The completion of this code took half a day (really too slag t_t), of which there are two pits, pit me for a long time.

First, the main thread ends prematurely, causing the entire program to crawl only one layer after exiting.

The workaround is also simple, using Waitgroup to implement the semaphore mechanism, add a semaphore record without creating a new thread, and the current thread will not end until all the created threads have finished executing.

Second, in the process of parallel crawling, the initial writing is

for _, u := range urls {//增加一条等待线程wg.Add(1)go func() {//递归爬取Crawl(u, depth-1, fetcher)wg.Done()}()}

There seems to be no problem, but the execution process finds that the value of the parameter u should be each record in the URLs as a rule, but when actually executed, each time you are the last record in the URLs.

I guess it's supposed to be a sub-thread. When you get the value of U, you have traversed the last record, so each fetch will only be the result of the last record.

Change the wording into

for _, u := range urls {//增加一条等待线程wg.Add(1)go func(target string,d int,fet Fetcher) {//递归爬取Crawl(target, d, fet)wg.Done()}(u,depth-1,fetcher)}wg.Wait()

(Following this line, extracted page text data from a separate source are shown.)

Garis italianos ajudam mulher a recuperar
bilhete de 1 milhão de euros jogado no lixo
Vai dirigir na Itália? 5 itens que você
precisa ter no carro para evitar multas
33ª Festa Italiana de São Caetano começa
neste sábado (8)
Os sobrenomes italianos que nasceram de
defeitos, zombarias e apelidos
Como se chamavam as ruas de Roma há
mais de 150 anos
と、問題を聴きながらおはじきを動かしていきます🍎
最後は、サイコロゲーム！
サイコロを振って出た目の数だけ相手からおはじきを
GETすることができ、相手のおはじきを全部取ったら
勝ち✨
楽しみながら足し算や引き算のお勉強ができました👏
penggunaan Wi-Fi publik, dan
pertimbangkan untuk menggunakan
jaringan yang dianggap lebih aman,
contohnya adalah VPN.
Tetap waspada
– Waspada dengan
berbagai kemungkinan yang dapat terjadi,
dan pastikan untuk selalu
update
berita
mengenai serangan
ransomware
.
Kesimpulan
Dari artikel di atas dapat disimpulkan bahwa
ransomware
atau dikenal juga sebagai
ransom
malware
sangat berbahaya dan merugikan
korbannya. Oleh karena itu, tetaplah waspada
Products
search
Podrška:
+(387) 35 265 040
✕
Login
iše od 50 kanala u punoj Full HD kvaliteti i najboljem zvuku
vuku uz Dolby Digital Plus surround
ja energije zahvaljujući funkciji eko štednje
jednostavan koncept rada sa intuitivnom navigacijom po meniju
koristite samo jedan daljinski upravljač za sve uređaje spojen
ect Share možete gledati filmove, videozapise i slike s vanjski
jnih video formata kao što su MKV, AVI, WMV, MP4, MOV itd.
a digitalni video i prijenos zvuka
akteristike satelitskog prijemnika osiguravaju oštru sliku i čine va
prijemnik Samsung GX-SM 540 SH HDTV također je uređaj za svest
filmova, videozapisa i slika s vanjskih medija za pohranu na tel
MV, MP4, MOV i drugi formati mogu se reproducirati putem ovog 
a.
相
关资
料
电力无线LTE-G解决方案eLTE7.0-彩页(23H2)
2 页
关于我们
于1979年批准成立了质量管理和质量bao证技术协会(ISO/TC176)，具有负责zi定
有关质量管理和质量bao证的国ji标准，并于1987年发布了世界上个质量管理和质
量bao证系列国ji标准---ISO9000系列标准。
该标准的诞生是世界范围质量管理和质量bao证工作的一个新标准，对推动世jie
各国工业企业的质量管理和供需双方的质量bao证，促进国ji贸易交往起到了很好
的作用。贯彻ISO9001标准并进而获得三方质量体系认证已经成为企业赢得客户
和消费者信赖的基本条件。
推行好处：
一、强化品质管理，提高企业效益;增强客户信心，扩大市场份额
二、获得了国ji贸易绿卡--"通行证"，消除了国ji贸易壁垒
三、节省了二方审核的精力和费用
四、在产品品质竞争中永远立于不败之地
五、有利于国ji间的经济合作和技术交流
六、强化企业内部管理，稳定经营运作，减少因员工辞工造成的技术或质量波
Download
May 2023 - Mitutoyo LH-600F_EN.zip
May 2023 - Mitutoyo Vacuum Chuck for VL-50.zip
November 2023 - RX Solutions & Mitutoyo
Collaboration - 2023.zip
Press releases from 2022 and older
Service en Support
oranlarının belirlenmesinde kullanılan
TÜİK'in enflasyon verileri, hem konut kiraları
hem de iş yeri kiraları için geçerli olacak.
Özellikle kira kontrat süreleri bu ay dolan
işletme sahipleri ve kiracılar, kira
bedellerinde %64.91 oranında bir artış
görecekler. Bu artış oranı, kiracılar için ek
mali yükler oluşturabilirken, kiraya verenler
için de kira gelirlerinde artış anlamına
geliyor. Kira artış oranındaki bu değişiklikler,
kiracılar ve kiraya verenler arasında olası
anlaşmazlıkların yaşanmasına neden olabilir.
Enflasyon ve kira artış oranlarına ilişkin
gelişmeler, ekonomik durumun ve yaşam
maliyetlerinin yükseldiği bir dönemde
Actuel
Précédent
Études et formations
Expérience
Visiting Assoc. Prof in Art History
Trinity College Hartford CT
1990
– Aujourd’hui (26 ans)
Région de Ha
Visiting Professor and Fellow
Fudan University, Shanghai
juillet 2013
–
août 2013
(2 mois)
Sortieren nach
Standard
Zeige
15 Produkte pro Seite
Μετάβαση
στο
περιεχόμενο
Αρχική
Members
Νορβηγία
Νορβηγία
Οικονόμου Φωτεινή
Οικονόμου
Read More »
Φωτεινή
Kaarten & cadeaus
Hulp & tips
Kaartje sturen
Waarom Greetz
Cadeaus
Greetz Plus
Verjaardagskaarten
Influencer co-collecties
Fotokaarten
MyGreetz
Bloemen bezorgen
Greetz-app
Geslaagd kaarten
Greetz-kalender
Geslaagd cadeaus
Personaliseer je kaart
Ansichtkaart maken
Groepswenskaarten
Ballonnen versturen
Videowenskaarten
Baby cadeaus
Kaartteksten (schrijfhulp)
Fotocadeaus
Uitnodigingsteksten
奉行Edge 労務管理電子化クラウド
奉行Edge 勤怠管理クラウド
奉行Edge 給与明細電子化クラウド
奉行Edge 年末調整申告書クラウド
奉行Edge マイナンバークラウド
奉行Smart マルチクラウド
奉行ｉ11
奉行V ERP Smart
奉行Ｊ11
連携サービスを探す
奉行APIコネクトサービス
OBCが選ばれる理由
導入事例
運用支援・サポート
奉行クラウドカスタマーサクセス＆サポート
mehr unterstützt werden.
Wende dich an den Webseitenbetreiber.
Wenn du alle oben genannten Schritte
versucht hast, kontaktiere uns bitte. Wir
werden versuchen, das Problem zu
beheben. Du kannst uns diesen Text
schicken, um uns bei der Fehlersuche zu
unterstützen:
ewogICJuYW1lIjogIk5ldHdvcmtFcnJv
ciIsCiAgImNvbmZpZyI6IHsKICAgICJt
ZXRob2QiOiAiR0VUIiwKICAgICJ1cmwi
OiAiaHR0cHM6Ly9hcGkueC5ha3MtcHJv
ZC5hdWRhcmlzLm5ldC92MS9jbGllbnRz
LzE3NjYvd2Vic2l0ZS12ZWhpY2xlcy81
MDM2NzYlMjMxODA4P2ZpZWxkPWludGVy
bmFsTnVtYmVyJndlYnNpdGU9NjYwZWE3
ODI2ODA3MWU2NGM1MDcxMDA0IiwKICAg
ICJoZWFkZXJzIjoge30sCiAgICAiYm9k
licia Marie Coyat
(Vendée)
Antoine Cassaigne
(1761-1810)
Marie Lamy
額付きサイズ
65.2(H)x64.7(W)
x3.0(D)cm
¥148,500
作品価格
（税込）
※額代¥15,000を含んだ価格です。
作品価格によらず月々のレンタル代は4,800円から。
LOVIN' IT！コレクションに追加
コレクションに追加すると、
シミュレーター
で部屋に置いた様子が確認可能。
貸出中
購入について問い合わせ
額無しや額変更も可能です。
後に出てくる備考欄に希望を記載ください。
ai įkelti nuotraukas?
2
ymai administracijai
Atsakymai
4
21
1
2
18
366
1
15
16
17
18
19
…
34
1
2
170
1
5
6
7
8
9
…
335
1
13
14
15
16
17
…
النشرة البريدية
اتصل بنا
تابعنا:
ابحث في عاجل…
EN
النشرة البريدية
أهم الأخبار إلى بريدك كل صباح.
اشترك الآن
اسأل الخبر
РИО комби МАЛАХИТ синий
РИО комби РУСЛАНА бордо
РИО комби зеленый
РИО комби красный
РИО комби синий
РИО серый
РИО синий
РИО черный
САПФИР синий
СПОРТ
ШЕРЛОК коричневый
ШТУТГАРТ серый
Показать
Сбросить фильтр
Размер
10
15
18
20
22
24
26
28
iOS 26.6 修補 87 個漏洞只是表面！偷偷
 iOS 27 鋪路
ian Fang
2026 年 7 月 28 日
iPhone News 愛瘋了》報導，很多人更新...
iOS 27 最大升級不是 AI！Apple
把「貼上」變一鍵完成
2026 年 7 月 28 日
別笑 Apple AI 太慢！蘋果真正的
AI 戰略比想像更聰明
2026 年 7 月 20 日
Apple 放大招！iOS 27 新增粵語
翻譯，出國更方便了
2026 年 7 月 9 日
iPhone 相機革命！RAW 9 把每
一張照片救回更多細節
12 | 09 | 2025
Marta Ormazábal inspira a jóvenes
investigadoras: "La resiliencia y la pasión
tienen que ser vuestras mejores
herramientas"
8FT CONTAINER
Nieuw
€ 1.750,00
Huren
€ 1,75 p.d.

Once the function of the goroutine is incremented by three parameters, it is normal to pass the parameters to the previous one.

Finally completed the Go Guide in the practice!!! Go grammar and C are quite similar, it is not too difficult to understand. In concurrent programming here, feel your thoughts still have problems, too immature! The process of writing this false crawler found a lot of previous trampled on the pit I was stepping on, all kinds of deadlock, synchronization problems can be avoided in fact ~ ~ ~

Write this code with the three idea of the Goland, in the debugging process found that the breakpoint is only useful to the current thread, there is no way to set up all the threads are suspended t_t, if there is great God know how to set, Kneel!!!

Contact Us

The content source of this page is from Internet, which doesn't represent Alibaba Cloud's opinion; products and services mentioned on that page don't have any relationship with Alibaba Cloud. If the content of the page makes you feel confusing, please write us an email, we will handle the problem within 5 days after receiving your email.

If you find any instances of plagiarism from the community, please send an email to: info-contact@alibabacloud.com and provide relevant evidence. A staff member will contact you within 5 working days.

A Free Trial That Lets You Build Big!

Start building with 50+ products and up to 12 months usage for Elastic Compute Service

  • Sales Support

    1 on 1 presale consultation

  • After-Sales Support

    24/7 Technical Support 6 Free Tickets per Quarter Faster Response

  • Alibaba Cloud offers highly flexible support services tailored to meet your exact needs.